Achimenes II by Mélisandre Schofield
CBC Books | | Posted: April 8, 2020 2:00 PM | Last Updated: April 8, 2020
2020 CBC Short Story Prize longlist
Melisandre Schofield has made the 2020 CBC Short Story Prize longlist for Achimenes II.
The shortlist will be announced on April 15. The winner will be announced on April 22.
About Mélisandre
Mélisandre's background is in visual arts. Her work consists of writing that oscillates between literature and media arts. Through her involvement with Lafin (the Liberal Arts Fictional Institute of Narrative: a fictional collective of artists and researchers), she has designed a series of poetic dream experiments, volunteered as an archivist, and written the novel Melancholy's Satellites, which is currently in final revision.

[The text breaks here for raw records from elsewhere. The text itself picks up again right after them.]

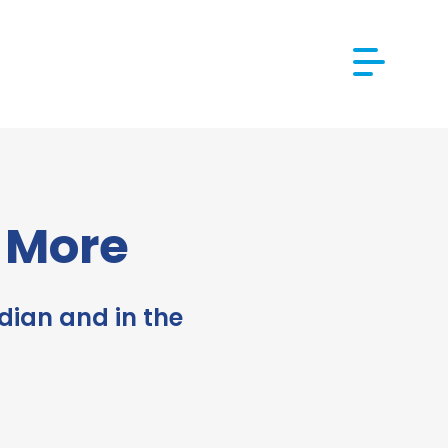
d More
dian and in the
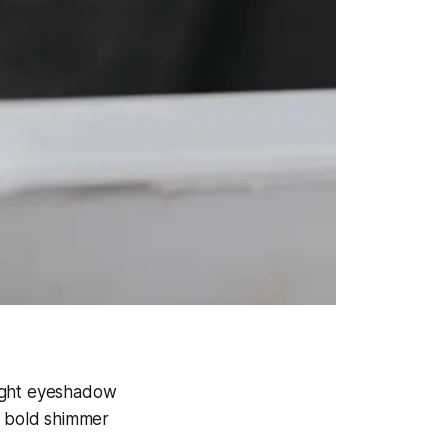
right eyeshadow
o bold shimmer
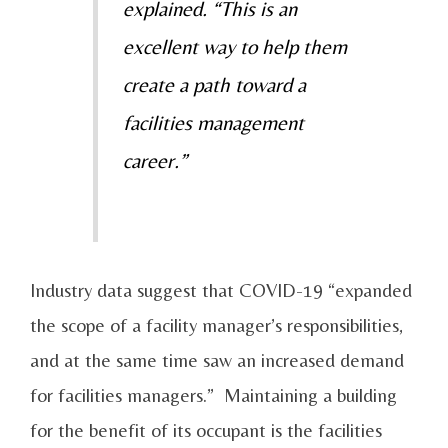
explained. “This is an
excellent way to help them
create a path toward a
facilities management
career.”
Industry data suggest that COVID-19 “expanded
the scope of a facility manager’s responsibilities,
and at the same time saw an increased demand
for facilities managers.” Maintaining a building
for the benefit of its occupant is the facilities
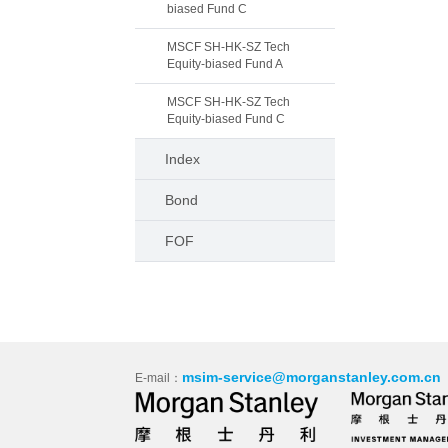
biased Fund C
MSCF SH-HK-SZ Tech
Equity-biased Fund A
MSCF SH-HK-SZ Tech
Equity-biased Fund C
Index
Bond
FOF
msim-service@morganstanley.com.cn
E-mail：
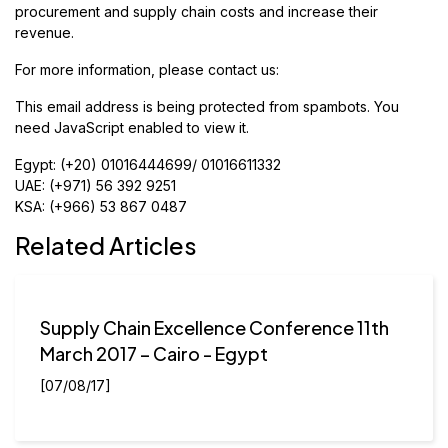
procurement and supply chain costs and increase their
revenue.
For more information, please contact us:
This email address is being protected from spambots. You
need JavaScript enabled to view it.
Egypt: (+20) 01016444699/ 01016611332
UAE: (+971) 56 392 9251
KSA: (+966) 53 867 0487
Related Articles
Supply Chain Excellence Conference 11th
March 2017 – Cairo - Egypt
[07/08/17]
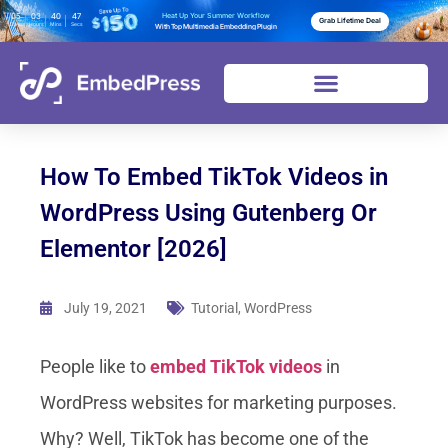
05
03
40
45
Heat Up Your Summer Workflow
Grab Lifetime Deal
Days
Hours
Mins
Secs
With Top Multimedia Embedding Plugin
How To Embed TikTok Videos in
WordPress Using Gutenberg Or
Elementor [2026]
July 19, 2021
Tutorial
,
WordPress
People like to
embed TikTok videos
in
WordPress websites for marketing purposes.
Why? Well, TikTok has become one of the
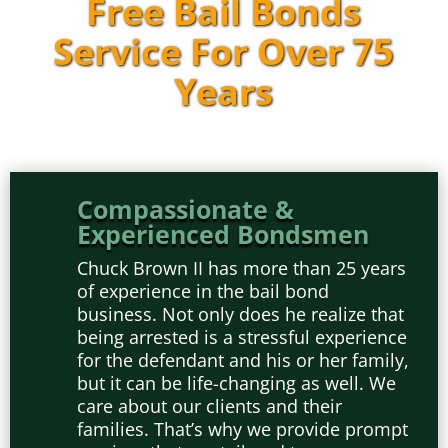
Free Bail Bonds
Service For Over 75
Years
Compassionate &
Experienced Bondsmen
Chuck Brown II has more than 25 years
of experience in the bail bond
business. Not only does he realize that
being arrested is a stressful experience
for the defendant and his or her family,
but it can be life-changing as well. We
care about our clients and their
families. That’s why we provide prompt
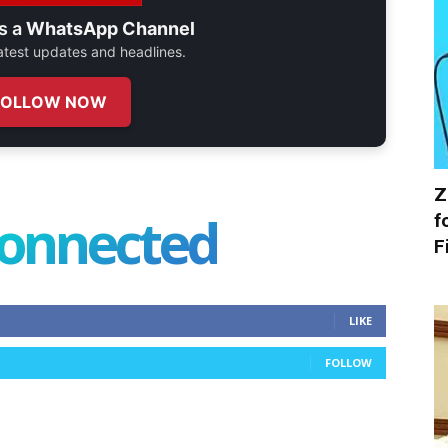
s a
WhatsApp Channel
 latest updates and headlines.
FOLLOW NOW
Z
connected
f
F
LIKE
FOLLOW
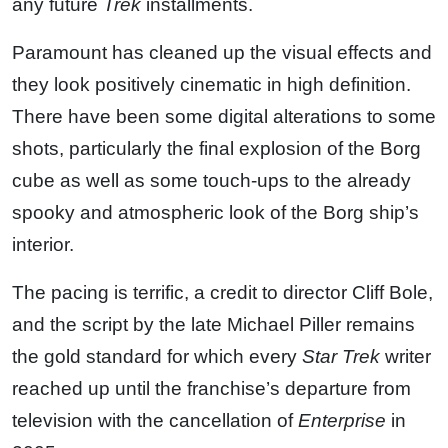
any future
Trek
installments.
Paramount has cleaned up the visual effects and
they look positively cinematic in high definition.
There have been some digital alterations to some
shots, particularly the final explosion of the Borg
cube as well as some touch-ups to the already
spooky and atmospheric look of the Borg ship’s
interior.
The pacing is terrific, a credit to director Cliff Bole,
and the script by the late Michael Piller remains
the gold standard for which every
Star Trek
writer
reached up until the franchise’s departure from
television with the cancellation of
Enterprise
in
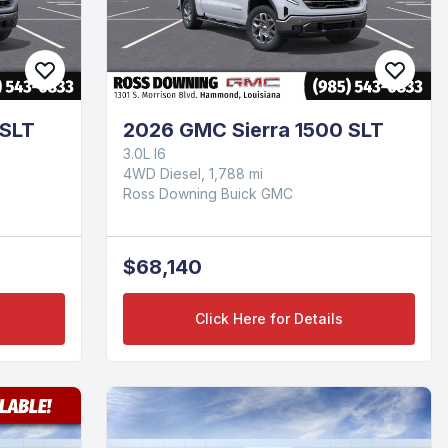
 SLT
2026 GMC Sierra 1500 SLT
3.0L I6
4WD Diesel, 1,788 mi
Ross Downing Buick GMC
$68,140
Click Here for Details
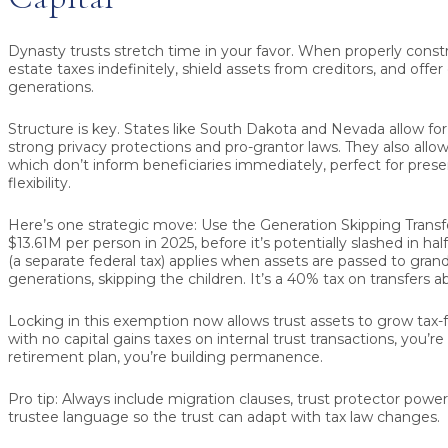
Dynasty trusts stretch time in your favor. When properly const
estate taxes indefinitely, shield assets from creditors, and offer
generations.
Structure is key. States like South Dakota and Nevada allow for
strong privacy protections and pro-grantor laws. They also allow f
which don’t inform beneficiaries immediately, perfect for prese
flexibility.
Here’s one strategic move: Use the Generation Skipping Transf
$13.61M per person in 2025
, before it’s potentially slashed in ha
(a separate federal tax) applies when assets are passed to grand
generations, skipping the children. It’s a
40% tax
on transfers a
Locking in this exemption now allows trust assets to grow tax-
with no capital gains taxes on internal trust transactions, you’r
retirement plan, you’re building permanence.
Pro tip:
Always include migration clauses, trust protector powe
trustee language so the trust can adapt with tax law changes.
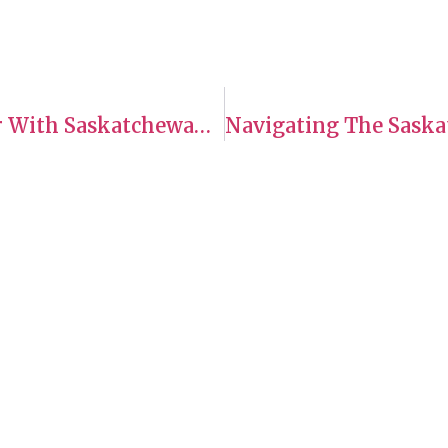
Exploring SINP Programs: Worker With Saskatchewan Work Experience – Long-Haul Truck Drivers
es
Hours of Operation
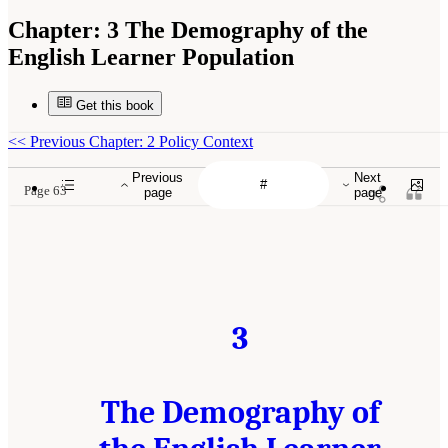
Chapter:
3 The Demography of the
English Learner Population
Get this book
<<
Previous Chapter: 2 Policy Context
Previous
Next
Page 63
page
page
3
The Demography of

She has also recently begun searching for a publisher for her novel Sky Paint.
Entry in five-ish words
Another writer published my story.
The story's source of inspiration
"I often bask in the vague memory of a story by Jorge Luis Borges, The Library of Babel, in which every book imaginable and each of its possible variations exist — some with only a comma removed, or a few words shifted. When I started writing Achimenes II, I was thinking about this decision to write, when the thing you're writing might already have been written in a thousand variations… and the loneliness of writing, and how that loneliness might shift, if you met the person who was writing the work right next to yours in Borges' Library of Babel."
First lines
Less than a week ago, I was standing near a magazine rack, flipping through a literary journal, when I recognized a title in the table of contents: "Achimenes." It was a title I had been considering for a short story I had just finished writing that very morning. Not a great work, but a solid attempt. Achimenes is a genus of plants with trumpet shaped flowers, sometimes called widow's tears. It is also an unorthodox anagram of mechanism which is where my story took root.
About the 2020 CBC Short Story Prize
The winner of the 2020 CBC Short Story Prize will receive $6,000 from the Canada Council for the Arts, have their work published on CBC Books and attend a two-week writing residency at the Banff Centre for Arts and Creativity. Four finalists will each receive $1,000 from the Canada Council for the Arts and have their work published on CBC Books.